Entreprendre en France ?

"Un quart seulement des entrepreneurs français estiment que la France encourage l'entrepreneuriat (...) ll faut être un grand malade ou très masochiste pour entreprendre dans ce pays (...) personne n'ose prendre de risques, le profit - qui est la récompense du risque - est diabolisé (...) Avant même d'avoir émis la moindre facture, on me réclamait 600 euros forfaitairement pour les affaires sociales."

http://lentreprise.lexpress.fr/creation-entreprise/ll-faut-etre-un-grand-malade-ou-tres-masochiste-pour-entreprendre-dans-ce-pays_31097.html

 

Pourquoi les banques sont-elles si vulnérables ?

Pourquoi la crise des subprime mortgages a-t-elle eu de telles répercussions sur le système financier, alors qu'une crise similaire aux Etats-Unis dans les années 1920 n'a pas eu de telles conséquences ? Une très bonne analyse :  http://www2.lse.ac.uk/fmg/events/conferences/2012/Basel_Conference/Eugene%20White.pdf

Un peu de clairvoyance sur la campagne présidentielle

Encore une fois, il faut regarder à l'étranger pour une analyse claire et sans complaisance de la campagne actuelle. Selon The Economist, les candidats ignorent les problèmes fondamentaux du pays, soit une dette publique alarmante et une compétitivité inquiétante: http://www.lefigaro.fr/conjoncture/2012/03/30/20002-20120330ARTFIG00417-la-france-est-en-plein-deni-de-realite-selon-the-economist.php

L'éditorial de The Economist : http://www.economist.com/node/21551478

Un extrait : "France has not balanced its books since 1974. Public debt stands at 90% of GDP and rising. Public spending, at 56% of GDP, gobbles up a bigger chunk of output than in any other euro-zone country—more even than in Sweden. The banks are undercapitalised. Unemployment is higher than at any time since the late 1990s and has not fallen below 7% in nearly 30 years, creating chronic joblessness in the crime-ridden banlieues that ring France’s big cities. Exports are stagnating while they roar ahead in Germany. France now has the euro zone’s largest current-account deficit in nominal terms. Perhaps France could live on credit before the financial crisis, when borrowing was easy. Not any more. Indeed, a sluggish and unreformed France might even find itself at the centre of the next euro crisis."

Le rendement réel négatif des placements bancaires

http://bourse.lefigaro.fr/indices-actions/actu-conseils/la-bce-d-pouille-les-pargnants-pour-sauver-les-banques-168915 

Rappelons que le rendement nominal d'un placement peut également être négatif, comme cela a récemment été le cas sur la dette allemande :  http://www.eclaireco.org/node/526

Une augmentation des taux d'imposition pourrait créer une nouvelle récession

C'est le cas aux Etats-Unis selon le Professeur d'Harvard Martin Feldstein, et probablement encore plus en France, où les taux marginaux sont déjà plus élevés :  http://www.nber.org/feldstein/ft03192012.pdf

Austérité, stimulus, ou réformes structurelles ?

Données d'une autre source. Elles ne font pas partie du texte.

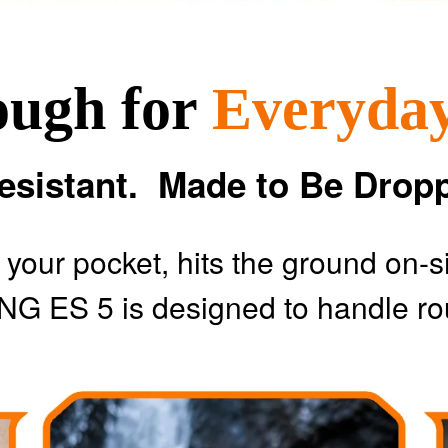
ough for
Everyda
esistant. Made to Be Drop
m your pocket, hits the ground on-s
NG ES 5 is designed to handle ro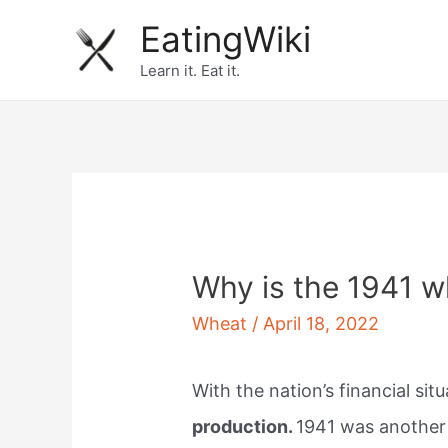
Skip
EatingWiki
to
Learn it. Eat it.
content
Why is the 1941 w
Wheat
/
April 18, 2022
With the nation’s financial si
production.
1941 was another y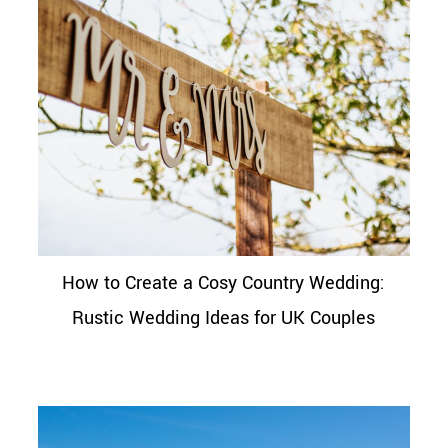
How to Create a Cosy Country Wedding:
Rustic Wedding Ideas for UK Couples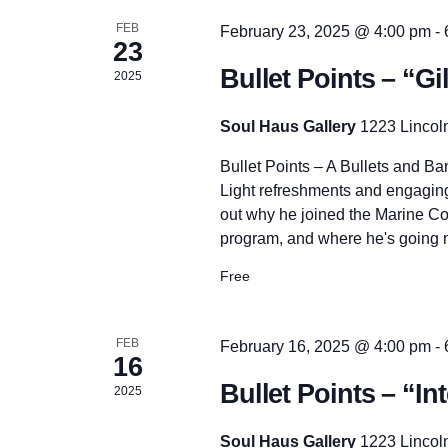
r
h
d
FEB
February 23, 2025 @ 4:00 pm
-
.
23
Bullet Points – “G
a
2025
Soul Haus Gallery
1223 Lincol
n
Bullet Points – A Bullets and B
Light refreshments and engaging
d
out why he joined the Marine Co
program, and where he's going n
V
Free
i
FEB
February 16, 2025 @ 4:00 pm
-
16
e
Bullet Points – “I
2025
Soul Haus Gallery
1223 Lincol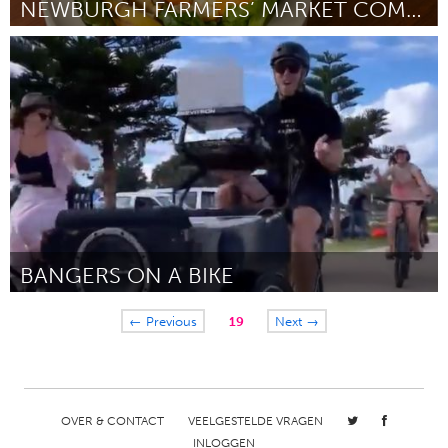
NEWBURGH FARMERS’ MARKET COMPOST PILOT PROGRAM
Newburgh, NY
Door Ilyana Campos
July 2024
BANGERS ON A BIKE
Newcastle
← Previous
19
Next →
Door James Bevin
July 2024
OVER & CONTACT
VEELGESTELDE VRAGEN
INLOGGEN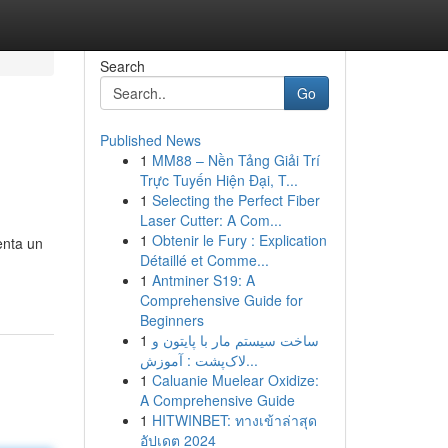
Search
Go
Published News
1
MM88 – Nền Tảng Giải Trí
Trực Tuyến Hiện Đại, T...
1
Selecting the Perfect Fiber
Laser Cutter: A Com...
1
Obtenir le Fury : Explication
enta un
Détaillé et Comme...
1
Antminer S19: A
Comprehensive Guide for
Beginners
1
ساخت سیستم مار با پایتون و
لاک‌پشت : آموزش...
1
Caluanie Muelear Oxidize:
A Comprehensive Guide
1
HITWINBET: ทางเข้าล่าสุด
อัปเดต 2024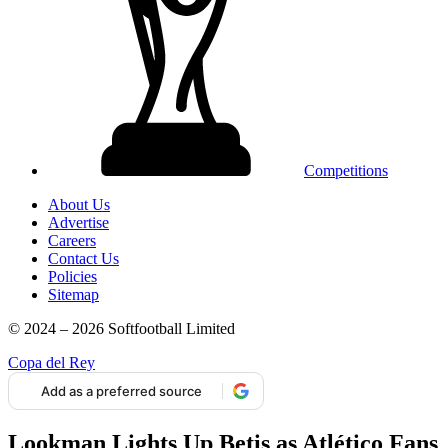
Competitions
About Us
Advertise
Careers
Contact Us
Policies
Sitemap
© 2024 – 2026 Softfootball Limited
Copa del Rey
Add as a preferred source
Lookman Lights Up Betis as Atlético Fans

Excellente analyse de John Cochrane, Professeur à l'Université de Chicago :  http://johnhcochrane.blogspot.ca/2012/03/austerity-stimulus-or-growth-now.html

En particulier, sur la crise grecque : "Is it irrelevant that Greece is 100th on the World Bank’s “ease of doing business” list, behind Yemen, 135th on “starting a business” and 155th on “protecting investors?” Is it irrelevant that professions from truck driving to pharmacies are still rigorously protected, that businesses can’t fire people, that (according to a Greek colleague) you can’t even get a driver’s license without paying a bribe? Does it not matter at all that, as the International Monetary Fund delicately put it in its latest report on Greece, the “structural reform program” aimed at “deeply ingrained structural rigidities in labor, product, and service markets” got nowhere? Does it not matter that Greece has a high combination of individual, corporate, wealth and social taxes, higher still under "austerity?" (...)

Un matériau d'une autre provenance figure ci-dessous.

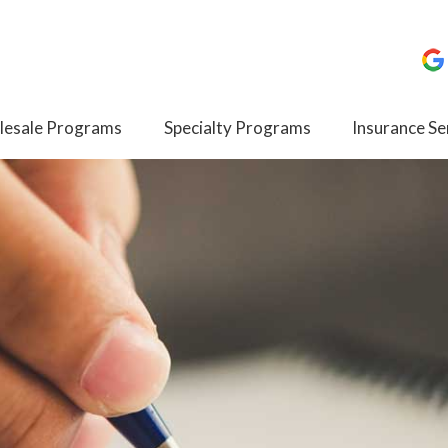
esale Programs
Specialty Programs
Insurance Se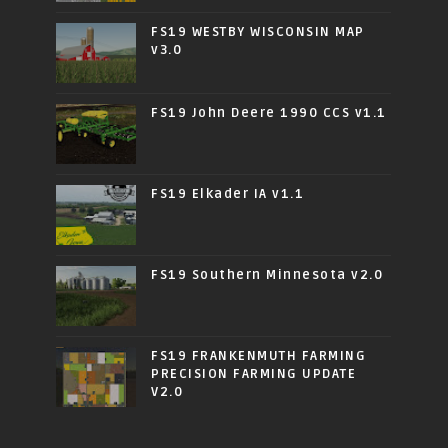
FS19 WESTBY WISCONSIN MAP
v3.0
FS19 John Deere 1990 CCS v1.1
FS19 Elkader IA v1.1
FS19 Southern Minnesota v2.0
FS19 FRANKENMUTH FARMING
PRECISION FARMING UPDATE
V2.0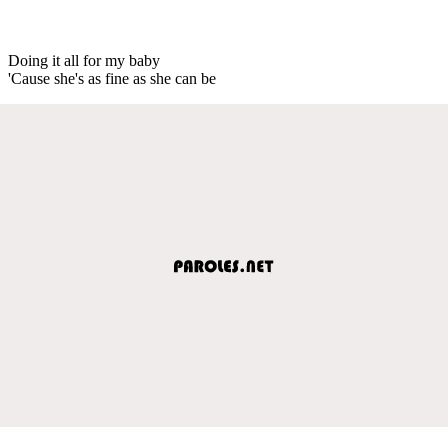
Doing it all for my baby
'Cause she's as fine as she can be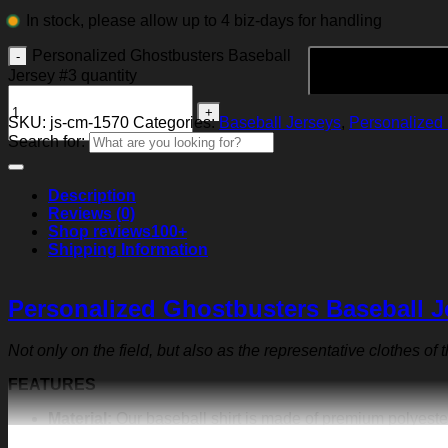
In stock, please allow up to 4 biz-days for handling
Personalized Ghostbusters Baseball
Jersey #3 quantity
SKU:
js-cm-1570
Categories:
Baseball Jerseys
,
Personalized 
Search for:
Description
Reviews (0)
Shop reviews
100+
Shipping Information
Personalized Ghostbusters Baseball J
Not only on the field, but also as the representative clothes of
FEATURES
Material:
Our baseball shirt is made of premium polyeste
exquisite print content will never fall off.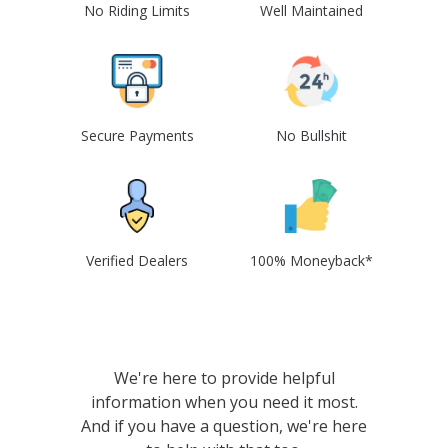
No Riding Limits
Well Maintained
Secure Payments
No Bullshit
Verified Dealers
100% Moneyback*
We're here to provide helpful
information when you need it most.
And if you have a question, we're here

Keynesians urge devaluation to gain competitiveness. (...) [But] would lower wages compel you to invest money in Greece, surmount a thicket of regulation, expose yourself to the threats of wealth, property and business taxation, currency expropriation and capital controls, or even nationalization?"

Notons que ce corporatisme et cette socialisation de l'économie sont également très présents en France.